• **LISTED ENTRIES**:
━━━━━━━━━━━━━━━━

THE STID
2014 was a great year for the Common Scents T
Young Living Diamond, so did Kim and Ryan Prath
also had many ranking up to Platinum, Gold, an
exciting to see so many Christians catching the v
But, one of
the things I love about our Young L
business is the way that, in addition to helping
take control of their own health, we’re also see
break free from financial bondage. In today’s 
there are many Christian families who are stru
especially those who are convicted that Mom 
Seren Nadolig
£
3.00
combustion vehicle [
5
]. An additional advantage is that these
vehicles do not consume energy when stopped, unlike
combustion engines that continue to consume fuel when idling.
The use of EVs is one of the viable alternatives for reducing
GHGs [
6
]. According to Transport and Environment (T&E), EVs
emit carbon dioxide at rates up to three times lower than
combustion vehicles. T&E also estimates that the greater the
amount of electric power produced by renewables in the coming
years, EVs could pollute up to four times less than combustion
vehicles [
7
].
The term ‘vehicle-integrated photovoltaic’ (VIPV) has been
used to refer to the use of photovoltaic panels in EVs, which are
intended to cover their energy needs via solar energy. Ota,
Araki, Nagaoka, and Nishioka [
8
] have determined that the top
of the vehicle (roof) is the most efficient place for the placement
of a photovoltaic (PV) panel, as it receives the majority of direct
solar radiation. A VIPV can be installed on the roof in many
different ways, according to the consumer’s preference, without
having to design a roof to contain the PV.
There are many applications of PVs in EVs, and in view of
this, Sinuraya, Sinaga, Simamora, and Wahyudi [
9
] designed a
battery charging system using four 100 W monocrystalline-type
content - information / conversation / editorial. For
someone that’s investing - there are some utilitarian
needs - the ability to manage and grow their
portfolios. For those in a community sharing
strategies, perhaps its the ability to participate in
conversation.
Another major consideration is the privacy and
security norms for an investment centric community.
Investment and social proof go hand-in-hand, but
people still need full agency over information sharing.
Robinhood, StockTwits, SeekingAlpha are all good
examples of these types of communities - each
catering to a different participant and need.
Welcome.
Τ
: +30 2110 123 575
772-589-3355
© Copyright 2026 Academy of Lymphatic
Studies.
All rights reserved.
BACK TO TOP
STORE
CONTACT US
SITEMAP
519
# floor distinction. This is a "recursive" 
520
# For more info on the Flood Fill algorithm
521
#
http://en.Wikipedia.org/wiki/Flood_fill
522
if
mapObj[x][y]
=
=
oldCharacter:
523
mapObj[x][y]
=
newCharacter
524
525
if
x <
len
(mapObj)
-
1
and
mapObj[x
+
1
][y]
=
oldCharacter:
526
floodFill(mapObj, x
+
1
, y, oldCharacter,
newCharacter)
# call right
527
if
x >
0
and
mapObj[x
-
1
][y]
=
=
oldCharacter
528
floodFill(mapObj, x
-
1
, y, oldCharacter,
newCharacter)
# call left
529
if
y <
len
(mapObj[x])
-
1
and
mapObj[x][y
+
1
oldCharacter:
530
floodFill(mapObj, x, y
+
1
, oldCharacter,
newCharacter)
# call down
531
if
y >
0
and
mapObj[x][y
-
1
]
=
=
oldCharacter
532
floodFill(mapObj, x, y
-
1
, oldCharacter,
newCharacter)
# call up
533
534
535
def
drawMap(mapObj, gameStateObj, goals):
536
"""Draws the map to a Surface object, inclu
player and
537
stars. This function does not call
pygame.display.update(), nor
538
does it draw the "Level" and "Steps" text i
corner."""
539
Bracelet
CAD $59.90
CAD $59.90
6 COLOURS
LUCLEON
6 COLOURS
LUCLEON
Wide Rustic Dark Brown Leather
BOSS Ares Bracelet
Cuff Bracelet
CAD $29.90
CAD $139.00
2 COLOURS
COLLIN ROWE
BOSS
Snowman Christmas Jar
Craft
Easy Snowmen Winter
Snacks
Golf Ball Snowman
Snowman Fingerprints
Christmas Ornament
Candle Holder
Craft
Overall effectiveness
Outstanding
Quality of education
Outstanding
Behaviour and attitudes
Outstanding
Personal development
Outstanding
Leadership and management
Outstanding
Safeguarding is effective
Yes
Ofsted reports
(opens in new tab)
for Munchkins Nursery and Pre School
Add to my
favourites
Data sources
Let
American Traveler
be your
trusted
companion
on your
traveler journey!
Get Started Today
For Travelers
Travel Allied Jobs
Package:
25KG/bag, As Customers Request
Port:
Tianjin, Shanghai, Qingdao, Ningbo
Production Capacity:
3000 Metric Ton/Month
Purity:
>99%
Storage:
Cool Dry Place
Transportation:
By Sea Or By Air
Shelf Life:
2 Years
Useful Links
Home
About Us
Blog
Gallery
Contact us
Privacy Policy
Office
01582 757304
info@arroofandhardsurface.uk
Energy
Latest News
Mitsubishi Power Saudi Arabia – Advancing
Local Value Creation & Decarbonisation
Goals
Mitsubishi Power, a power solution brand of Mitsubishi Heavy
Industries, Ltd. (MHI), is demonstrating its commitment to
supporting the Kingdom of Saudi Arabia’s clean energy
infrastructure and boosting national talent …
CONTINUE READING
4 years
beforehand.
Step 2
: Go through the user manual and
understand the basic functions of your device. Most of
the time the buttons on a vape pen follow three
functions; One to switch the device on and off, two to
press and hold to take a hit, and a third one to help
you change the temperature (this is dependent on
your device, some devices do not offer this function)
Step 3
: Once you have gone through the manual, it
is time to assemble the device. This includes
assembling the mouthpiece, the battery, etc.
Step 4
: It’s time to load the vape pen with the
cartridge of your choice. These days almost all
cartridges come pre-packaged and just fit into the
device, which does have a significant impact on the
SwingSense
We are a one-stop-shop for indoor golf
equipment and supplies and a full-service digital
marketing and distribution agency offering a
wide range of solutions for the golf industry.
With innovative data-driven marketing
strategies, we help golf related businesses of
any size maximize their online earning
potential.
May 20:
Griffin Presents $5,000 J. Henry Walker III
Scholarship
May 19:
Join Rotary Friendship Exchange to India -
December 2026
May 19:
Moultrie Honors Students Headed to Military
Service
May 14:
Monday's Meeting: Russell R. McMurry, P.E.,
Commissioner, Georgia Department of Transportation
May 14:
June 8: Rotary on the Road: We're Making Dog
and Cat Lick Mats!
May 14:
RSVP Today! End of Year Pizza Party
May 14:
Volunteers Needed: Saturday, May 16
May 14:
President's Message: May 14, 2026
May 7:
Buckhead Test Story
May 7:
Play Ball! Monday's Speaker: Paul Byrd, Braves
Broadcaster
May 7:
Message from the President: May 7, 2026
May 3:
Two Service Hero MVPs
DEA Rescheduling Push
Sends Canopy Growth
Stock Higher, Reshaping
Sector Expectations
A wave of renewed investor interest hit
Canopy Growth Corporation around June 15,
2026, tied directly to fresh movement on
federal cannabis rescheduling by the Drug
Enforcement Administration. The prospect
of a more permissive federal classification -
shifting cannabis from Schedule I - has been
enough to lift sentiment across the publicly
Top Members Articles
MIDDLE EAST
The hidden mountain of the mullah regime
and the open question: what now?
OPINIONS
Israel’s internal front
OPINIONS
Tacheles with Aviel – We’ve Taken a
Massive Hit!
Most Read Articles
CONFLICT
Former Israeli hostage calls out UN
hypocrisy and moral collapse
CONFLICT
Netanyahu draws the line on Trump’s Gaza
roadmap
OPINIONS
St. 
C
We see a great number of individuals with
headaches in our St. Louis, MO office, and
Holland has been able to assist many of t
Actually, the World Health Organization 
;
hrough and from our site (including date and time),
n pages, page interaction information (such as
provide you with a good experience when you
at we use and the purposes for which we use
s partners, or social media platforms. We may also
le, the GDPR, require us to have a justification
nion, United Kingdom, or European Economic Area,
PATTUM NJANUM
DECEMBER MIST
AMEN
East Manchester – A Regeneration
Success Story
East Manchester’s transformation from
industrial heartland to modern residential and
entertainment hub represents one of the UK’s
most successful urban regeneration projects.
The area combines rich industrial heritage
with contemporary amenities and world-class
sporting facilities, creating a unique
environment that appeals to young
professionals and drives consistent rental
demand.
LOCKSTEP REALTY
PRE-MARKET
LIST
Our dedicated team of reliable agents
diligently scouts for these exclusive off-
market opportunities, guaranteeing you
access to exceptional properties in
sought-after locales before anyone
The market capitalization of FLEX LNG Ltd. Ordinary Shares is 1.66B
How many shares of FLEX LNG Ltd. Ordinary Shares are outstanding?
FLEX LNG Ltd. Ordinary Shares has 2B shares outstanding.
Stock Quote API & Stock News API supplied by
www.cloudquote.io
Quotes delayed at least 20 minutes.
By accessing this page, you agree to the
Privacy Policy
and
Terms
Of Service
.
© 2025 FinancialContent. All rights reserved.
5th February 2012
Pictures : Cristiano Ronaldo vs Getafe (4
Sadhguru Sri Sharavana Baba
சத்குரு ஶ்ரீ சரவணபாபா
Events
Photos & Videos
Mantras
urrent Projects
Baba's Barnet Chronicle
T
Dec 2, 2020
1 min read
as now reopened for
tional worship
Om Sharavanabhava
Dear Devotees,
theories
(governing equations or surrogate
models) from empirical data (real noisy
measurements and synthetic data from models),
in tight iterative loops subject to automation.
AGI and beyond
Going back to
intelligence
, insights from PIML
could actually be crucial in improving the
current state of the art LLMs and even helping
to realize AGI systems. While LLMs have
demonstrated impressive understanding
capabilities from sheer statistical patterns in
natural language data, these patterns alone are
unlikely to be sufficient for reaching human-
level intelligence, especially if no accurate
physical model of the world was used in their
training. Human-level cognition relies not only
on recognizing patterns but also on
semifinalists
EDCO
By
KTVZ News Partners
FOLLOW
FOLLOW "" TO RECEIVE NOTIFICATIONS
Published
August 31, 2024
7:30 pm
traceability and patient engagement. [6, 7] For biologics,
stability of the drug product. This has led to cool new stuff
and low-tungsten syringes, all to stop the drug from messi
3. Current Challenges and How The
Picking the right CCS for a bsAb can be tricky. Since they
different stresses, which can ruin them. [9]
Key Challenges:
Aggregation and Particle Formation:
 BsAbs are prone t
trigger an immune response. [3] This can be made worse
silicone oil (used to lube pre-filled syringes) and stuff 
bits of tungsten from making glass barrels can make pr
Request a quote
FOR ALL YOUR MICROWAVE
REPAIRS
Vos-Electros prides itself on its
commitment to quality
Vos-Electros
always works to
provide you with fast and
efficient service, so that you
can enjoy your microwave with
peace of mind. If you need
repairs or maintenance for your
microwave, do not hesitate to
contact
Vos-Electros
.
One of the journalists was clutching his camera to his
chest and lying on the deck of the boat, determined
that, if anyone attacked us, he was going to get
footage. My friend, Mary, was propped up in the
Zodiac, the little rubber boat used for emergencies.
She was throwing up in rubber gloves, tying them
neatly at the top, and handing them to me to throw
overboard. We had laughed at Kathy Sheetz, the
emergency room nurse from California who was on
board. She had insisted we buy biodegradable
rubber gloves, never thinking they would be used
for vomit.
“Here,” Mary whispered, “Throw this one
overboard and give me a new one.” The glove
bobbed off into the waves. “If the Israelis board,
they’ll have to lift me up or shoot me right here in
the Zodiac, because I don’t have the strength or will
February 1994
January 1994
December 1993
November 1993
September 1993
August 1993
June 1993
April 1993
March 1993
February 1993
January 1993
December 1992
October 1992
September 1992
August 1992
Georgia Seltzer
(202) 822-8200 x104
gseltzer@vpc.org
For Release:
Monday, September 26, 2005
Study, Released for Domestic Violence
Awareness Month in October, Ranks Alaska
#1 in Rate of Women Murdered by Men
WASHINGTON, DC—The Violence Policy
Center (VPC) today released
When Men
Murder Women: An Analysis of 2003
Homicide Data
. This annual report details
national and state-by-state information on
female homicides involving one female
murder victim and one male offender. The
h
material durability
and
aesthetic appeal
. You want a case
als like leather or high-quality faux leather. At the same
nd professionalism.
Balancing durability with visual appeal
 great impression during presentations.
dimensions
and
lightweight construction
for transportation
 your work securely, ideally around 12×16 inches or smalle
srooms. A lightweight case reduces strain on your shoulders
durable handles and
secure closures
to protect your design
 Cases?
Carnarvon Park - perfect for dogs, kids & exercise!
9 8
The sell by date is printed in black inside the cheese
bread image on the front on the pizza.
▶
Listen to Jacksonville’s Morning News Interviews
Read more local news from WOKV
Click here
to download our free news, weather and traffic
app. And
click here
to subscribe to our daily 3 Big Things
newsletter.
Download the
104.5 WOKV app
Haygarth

━━━━━━━━━━━━━━━━

• **HOW TO COMPLETE THIS TASK**: Where a line above includes "February", copy that line.

• **WRITTEN ANSWER**:
5th February 2012
February 1994
February 1993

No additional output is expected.